▶ **TASK INSTRUCTIONS**
From the listing below, pull out all lines with "escolas" in them.

▶ **SUPPLIED RECORDS**
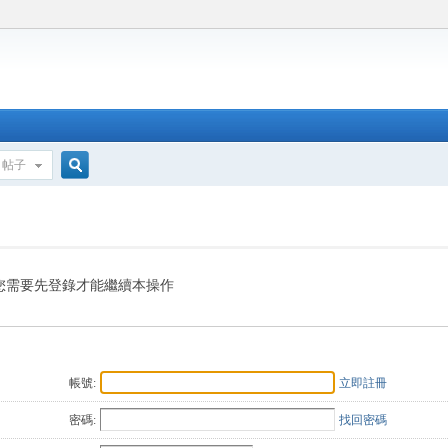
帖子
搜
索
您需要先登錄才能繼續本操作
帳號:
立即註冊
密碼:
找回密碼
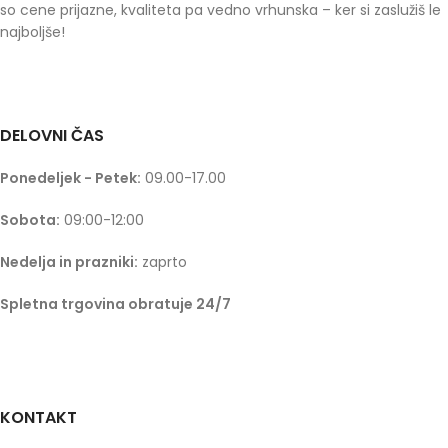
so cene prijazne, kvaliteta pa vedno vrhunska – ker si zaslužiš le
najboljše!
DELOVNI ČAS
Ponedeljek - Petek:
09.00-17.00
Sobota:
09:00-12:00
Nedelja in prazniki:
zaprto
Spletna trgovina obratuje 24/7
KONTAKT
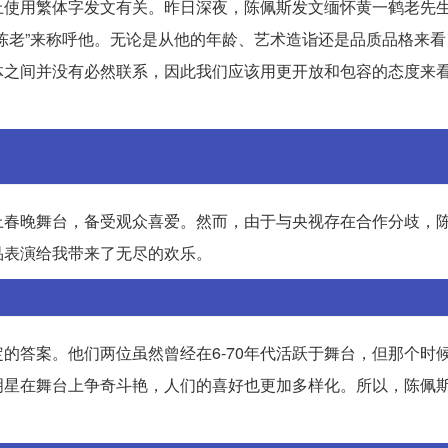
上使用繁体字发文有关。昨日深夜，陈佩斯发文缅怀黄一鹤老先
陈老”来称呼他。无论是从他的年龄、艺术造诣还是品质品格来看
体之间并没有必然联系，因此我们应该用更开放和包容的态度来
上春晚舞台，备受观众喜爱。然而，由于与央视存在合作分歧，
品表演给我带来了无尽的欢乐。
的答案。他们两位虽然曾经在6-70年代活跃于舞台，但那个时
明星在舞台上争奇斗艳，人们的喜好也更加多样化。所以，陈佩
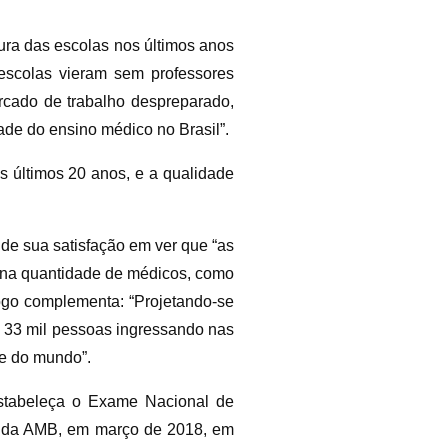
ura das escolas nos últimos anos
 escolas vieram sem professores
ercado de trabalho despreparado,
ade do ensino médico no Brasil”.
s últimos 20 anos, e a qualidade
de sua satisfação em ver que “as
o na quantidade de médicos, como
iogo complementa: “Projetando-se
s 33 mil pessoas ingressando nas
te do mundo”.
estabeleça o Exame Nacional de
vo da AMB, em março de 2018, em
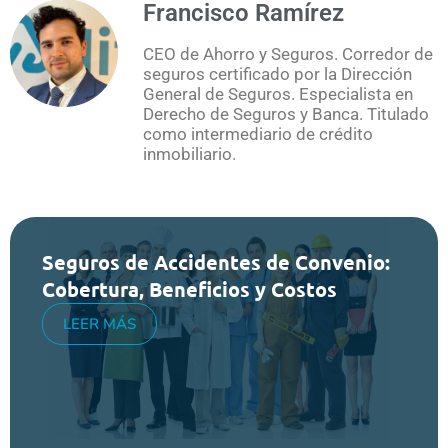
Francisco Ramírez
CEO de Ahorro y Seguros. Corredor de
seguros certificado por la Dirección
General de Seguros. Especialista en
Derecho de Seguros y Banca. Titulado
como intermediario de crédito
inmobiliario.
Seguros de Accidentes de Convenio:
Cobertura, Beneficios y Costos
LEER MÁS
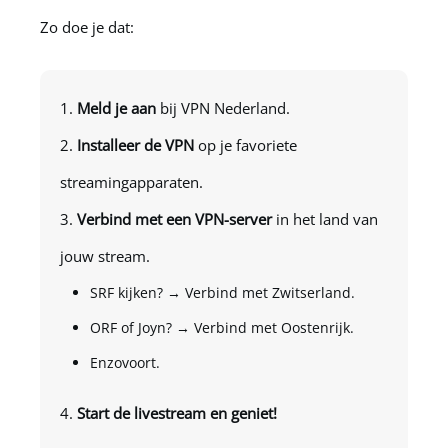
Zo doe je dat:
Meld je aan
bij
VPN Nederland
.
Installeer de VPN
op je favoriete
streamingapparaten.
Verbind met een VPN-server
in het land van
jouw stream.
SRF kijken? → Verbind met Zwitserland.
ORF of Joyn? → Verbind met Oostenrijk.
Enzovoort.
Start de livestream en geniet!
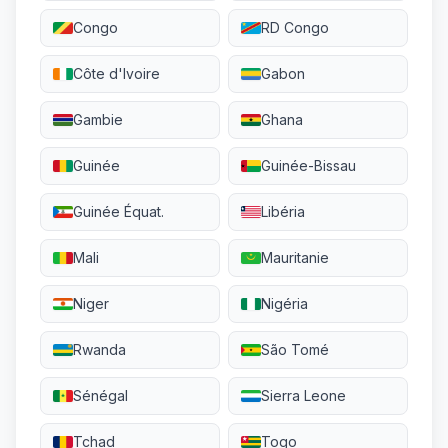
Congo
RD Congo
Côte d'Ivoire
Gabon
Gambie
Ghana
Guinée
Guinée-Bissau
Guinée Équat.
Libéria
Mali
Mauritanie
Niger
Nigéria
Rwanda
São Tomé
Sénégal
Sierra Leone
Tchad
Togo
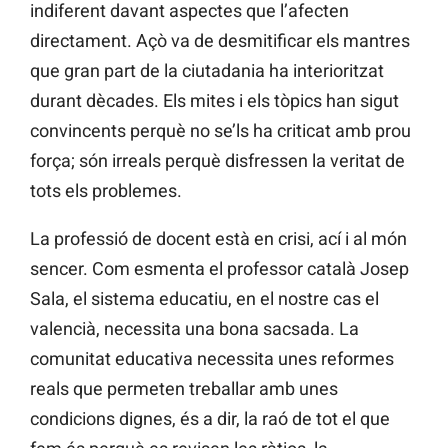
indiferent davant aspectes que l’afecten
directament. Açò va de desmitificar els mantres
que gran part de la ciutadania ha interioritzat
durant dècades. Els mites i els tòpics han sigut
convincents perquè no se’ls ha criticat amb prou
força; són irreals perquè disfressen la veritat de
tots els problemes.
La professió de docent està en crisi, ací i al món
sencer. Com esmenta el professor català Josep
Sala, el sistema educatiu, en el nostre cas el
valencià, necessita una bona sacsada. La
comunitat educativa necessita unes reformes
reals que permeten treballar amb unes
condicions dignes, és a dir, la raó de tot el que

▶ **RESULT OF THE EXERCISE**
ura das escolas nos últimos anos
 escolas vieram sem professores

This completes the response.